Добавить в цитаты Настройки чтения

Страница 16 из 162



Так продолжалось, наверное, с полчаса. Потом наверху, на эстакаде возле мартеновских печей, как чёрный гриб, появился картуз уполномоченного гестапо на заводе Бертольда Фальке. Сухой, высокий, как жердь, он стоял возле железных поручней и сквозь сильные стёкла очков старался не упустить ни одной мелочи, смотрел на шихтовый двор. Там, осторожно потягивая за собой один-единственный вагон, медленно двигался по рельсам маневровый паровозик. Около ворот цеха машинист остановился, почему-то тоже очень осторожно, словно вёз он полную бочку воды и страшно боялся её расплескать.

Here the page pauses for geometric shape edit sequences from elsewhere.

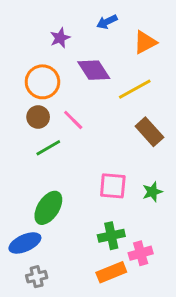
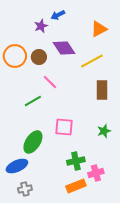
blue arrow: (107, 22) -> (58, 15), moved
orange circle: (42, 82) -> (15, 56), moved
brown circle: (38, 117) -> (39, 57), moved
brown rectangle: (149, 132) -> (102, 90), turned 42
pink square: (113, 186) -> (64, 127), moved

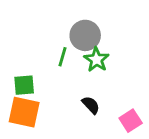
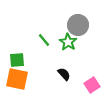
gray circle: (85, 35) -> (78, 25), moved
green line: (62, 57) -> (44, 40), turned -56

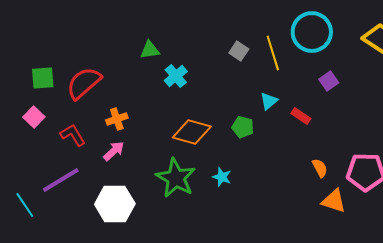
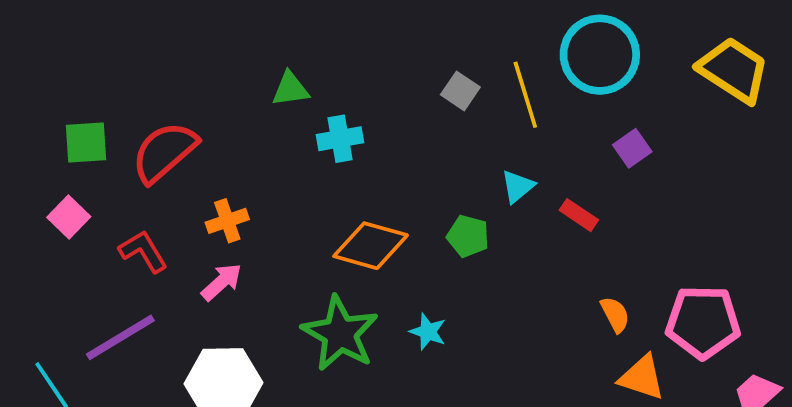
cyan cross: (176, 76) -> (340, 139), turned 30

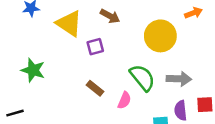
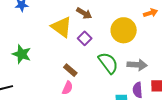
yellow triangle: (69, 23) -> (62, 27), moved
purple square: (95, 47) -> (85, 38), moved, turned -32
pink semicircle: (124, 100) -> (67, 88), moved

По шаткой лестнице Фальке сбежал вниз, приказав пленным влезть на платформу с невысокими бортами, где было полно лома. Паровоз тихо двинулся с места. Мастер шихтового двора Карл Шварцбах на почтительном расстоянии опасливо шагал следом. Фальке не спеша пошёл за вагоном, стараясь не очень-то к нему приближаться.

Шамрай внимательно посмотрел на груз и тихо свистнул. Противный, хорошо знакомый холодок близкой опасности стиснул сердце. Посреди платформы, словно жирный поросёнок, расположившись по-домашнему уютно на ржавом листе железа, как на подстилке, лежала небольшая, килограммов, должно быть, на двадцать пять, авиационная бомба. Кто и когда положил её в железный лом — было неизвестно, но всё равно не очень-то приятно иметь рядом с собой такую соседку.

Медленно-медленно выехали они за ворота завода. Высокий картуз Бертольда Фальке, украшенный эсэсовской кокардой, где две кости скрестились под черепом, чернел на почтительном расстоянии. За заводской оградой, у опушки леса, паровозик остановился.

«Сейчас можно было бы бежать, — подумал Шамрай. — Вот так спрыгнуть с платформы и скрыться в лесу. Фальке, конечно, будет стрелять, но попадёт ли, неизвестно. Может, и нет. И очутиться бы на свободе!»

На свободе?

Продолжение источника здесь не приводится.